---
title: "tximeta: transcript quantification import with automatic metadata"
author: "Michael Love, Rob Patro, Charlotte Soneson, Peter Hickey"
date: "`r format(Sys.time(), '%m/%d/%Y')`"
output: 
  rmarkdown::html_document:
    highlight: tango
abstract: >
  `tximeta` performs numerous annotation and metadata gathering tasks on
  behalf of users during the import of transcript quantifications from
  *Salmon* or *Sailfish* into R/Bioconductor. Metadata and transcript
  ranges are added automatically, facilitating combining multiple
  genomic datasets and helping to prevent bioinformatic errors.
vignette: |
  %\VignetteIndexEntry{Transcript quantification import with automatic metadata}
  %\VignetteEngine{knitr::rmarkdown}
  %\VignetteEncoding{UTF-8}
---

# Analysis starts with sample table

The first step using `tximeta` is to read in the sample table, which
will become the *column data*, `colData`, of the final object,
a *SummarizedExperiment*. The sample table should contain all the
information we need to identify the *Salmon* quantification
directories. Here we will use a *Salmon* quantification file in the
*tximportData* package to demonstrate the usage of `tximeta`. We do
not have a sample table, so we construct one in R. It is recommended
to keep a sample table as a CSV or TSV file while working on an
RNA-seq project with multiple samples.

```{r}
dir <- system.file("extdata/salmon_dm", package="tximportData")
# here gzipped, normally these are not
files <- file.path(dir, "SRR1197474_cdna", "quant.sf.gz") 
file.exists(files)
coldata <- data.frame(files, names="SRR1197474", condition="A", stringsAsFactors=FALSE)
coldata
```

`tximeta` expects at least two columns in `coldata`: 

1. `files` - a pointer to the `quant.sf` files
2. `names` - the unique names that should be used to identify samples

# Running tximeta from a sample table

Normally, we would just run `tximeta` like so:

```{r eval=FALSE}
library(tximeta)
se <- tximeta(coldata)
```

However, to avoid downloading remote GTF files during this vignette,
we will point to a GTF file saved locally (in the *tximportData*
package). We link the transcriptome of the *Salmon* index to its
locally saved GTF. The standard recommended usage of `tximeta` would
be the code chunk above, or to specify a remote GTF source, not a
local one.
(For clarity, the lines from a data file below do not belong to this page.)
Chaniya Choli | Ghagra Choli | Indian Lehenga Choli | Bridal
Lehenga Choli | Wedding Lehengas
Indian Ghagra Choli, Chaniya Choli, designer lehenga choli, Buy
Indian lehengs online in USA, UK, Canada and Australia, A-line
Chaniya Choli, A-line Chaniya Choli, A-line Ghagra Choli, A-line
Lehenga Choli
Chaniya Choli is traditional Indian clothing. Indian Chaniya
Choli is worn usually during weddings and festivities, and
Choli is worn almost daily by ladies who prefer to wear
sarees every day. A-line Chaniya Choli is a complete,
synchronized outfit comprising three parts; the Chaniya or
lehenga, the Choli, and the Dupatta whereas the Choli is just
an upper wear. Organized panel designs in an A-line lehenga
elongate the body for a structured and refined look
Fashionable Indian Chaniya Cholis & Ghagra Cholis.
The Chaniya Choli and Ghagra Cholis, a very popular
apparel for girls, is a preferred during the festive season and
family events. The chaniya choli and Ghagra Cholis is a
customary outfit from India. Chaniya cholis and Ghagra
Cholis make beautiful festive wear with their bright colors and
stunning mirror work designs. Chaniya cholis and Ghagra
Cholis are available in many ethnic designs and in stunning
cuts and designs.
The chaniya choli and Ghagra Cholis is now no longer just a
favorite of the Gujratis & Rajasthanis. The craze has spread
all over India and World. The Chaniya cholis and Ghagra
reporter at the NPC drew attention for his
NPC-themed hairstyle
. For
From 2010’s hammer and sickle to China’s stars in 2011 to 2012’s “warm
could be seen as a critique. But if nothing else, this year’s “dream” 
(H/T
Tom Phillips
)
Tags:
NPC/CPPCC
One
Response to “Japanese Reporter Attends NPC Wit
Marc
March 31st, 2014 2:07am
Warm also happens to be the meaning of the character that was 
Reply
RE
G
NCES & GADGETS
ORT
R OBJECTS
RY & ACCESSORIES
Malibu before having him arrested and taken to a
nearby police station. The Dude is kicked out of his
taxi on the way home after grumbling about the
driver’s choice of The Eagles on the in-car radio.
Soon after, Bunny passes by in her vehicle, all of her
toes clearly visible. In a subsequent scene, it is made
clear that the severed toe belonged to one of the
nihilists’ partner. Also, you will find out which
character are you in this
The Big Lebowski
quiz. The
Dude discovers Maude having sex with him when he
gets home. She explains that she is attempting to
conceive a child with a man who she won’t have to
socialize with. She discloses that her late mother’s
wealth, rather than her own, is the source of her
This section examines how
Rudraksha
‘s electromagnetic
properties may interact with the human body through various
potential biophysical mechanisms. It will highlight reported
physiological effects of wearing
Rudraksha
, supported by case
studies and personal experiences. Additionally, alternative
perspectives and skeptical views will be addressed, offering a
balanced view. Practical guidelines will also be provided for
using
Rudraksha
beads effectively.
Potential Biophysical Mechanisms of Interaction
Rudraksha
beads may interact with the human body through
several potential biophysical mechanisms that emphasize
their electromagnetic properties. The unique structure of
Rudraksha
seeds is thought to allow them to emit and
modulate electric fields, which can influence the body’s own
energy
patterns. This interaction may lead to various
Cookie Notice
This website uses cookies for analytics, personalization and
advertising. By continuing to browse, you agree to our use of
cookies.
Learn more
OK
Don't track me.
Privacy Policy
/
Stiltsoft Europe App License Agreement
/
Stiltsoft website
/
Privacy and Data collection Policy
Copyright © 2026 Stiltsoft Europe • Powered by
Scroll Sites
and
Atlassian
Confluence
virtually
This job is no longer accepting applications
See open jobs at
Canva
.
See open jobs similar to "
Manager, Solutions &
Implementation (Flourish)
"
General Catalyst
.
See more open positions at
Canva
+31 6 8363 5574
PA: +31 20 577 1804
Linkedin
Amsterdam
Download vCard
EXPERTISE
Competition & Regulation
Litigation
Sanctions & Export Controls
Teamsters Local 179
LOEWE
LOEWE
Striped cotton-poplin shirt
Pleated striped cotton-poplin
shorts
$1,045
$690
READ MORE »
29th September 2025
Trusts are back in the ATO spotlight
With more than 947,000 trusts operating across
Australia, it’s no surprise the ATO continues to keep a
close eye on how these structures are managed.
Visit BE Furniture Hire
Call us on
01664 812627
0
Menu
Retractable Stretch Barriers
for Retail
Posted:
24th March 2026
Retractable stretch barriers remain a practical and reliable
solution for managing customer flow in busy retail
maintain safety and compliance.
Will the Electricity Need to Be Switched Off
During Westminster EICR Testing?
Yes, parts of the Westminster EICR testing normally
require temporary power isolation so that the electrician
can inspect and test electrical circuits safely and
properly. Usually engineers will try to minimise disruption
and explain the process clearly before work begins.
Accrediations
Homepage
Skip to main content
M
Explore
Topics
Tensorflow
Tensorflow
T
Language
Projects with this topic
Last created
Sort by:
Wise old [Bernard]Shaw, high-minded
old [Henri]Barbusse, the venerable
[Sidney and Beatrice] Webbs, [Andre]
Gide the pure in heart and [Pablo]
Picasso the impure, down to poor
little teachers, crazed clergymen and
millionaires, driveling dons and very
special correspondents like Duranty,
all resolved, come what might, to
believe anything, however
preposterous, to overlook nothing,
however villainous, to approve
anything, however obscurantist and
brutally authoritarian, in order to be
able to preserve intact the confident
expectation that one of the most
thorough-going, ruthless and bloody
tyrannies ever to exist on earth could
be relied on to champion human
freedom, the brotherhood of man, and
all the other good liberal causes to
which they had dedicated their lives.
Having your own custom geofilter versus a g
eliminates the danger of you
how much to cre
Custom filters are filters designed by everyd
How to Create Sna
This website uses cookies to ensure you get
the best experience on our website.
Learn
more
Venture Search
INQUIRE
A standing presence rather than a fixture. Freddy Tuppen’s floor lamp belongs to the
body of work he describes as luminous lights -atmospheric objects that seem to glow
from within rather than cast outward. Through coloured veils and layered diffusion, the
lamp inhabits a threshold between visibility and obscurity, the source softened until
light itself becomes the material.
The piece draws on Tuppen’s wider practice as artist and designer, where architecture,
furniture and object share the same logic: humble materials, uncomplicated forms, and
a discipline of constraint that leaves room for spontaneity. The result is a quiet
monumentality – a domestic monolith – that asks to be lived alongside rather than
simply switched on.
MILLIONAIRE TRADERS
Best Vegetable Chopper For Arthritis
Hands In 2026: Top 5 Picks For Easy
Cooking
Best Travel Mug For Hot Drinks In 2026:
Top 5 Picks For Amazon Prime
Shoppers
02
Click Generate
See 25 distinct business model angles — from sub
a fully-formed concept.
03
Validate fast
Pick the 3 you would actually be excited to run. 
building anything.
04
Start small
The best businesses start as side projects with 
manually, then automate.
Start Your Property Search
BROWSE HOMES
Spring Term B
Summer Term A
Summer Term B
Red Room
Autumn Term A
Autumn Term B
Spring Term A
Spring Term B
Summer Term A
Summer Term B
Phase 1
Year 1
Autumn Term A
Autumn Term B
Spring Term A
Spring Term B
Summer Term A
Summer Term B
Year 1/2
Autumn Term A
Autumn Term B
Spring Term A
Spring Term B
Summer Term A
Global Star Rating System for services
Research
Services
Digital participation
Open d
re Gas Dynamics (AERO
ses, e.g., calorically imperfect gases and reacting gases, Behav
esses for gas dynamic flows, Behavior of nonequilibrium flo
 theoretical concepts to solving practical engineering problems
This following code is therefore not recommended for a
typically workflow, but is particular to the vignette code.

```{r}
dir <- system.file("extdata", package="tximeta")
indexDir <- file.path(dir, "Drosophila_melanogaster.BDGP6.cdna.v92_salmon_0.10.2")
fastaFTP <- "ftp://ftp.ensembl.org/pub/release-92/fasta/drosophila_melanogaster/cdna/Drosophila_melanogaster.BDGP6.cdna.all.fa.gz"
dir2 <- system.file("extdata/salmon_dm", package="tximportData")
gtfPath <- file.path(dir2,"Drosophila_melanogaster.BDGP6.92.gtf.gz")
suppressPackageStartupMessages(library(tximeta))
makeLinkedTxome(indexDir=indexDir,
                source="Ensembl",
                organism="Drosophila melanogaster",
                release="92",
                genome="BDGP6",
                fasta=fastaFTP,
                gtf=gtfPath,
                write=FALSE)
```

```{r}
library(tximeta)
se <- tximeta(coldata)
```

# What happened? 

`tximeta` recognized the signature of the transcriptome that the files
were quantified against, it accessed the GTF file of the transcriptome
source, found and attached the transcript ranges, and added the
appropriate transcriptome and genome metadata.  A remote GTF is only
downloaded once, and a local or remote GTF is only parsed to build a
*TxDb* once: if `tximeta` recognizes that it has seen this *Salmon*
index before, it will use a cached version of the metadata and
transcript ranges. 

Note the warning above that 9 of the transcripts are missing from the
GTF file and so are dropped from the final output. This is a problem
coming from the annotation source, and not easily avoided by
`tximeta`. 

We plan to create and maintain a large table of signatures for as many
sources, organisms, releases of transcriptomes as possible. `tximeta`
also has functions to support for *linked transcriptomes*, where one or
more sources for transcript sequences have been combined or
filtered. See the **Linked transcriptome** section below for a
demonstration. (The *makeLinkedTxome* function was used above to avoid
downloading the GTF during the vignette building process.)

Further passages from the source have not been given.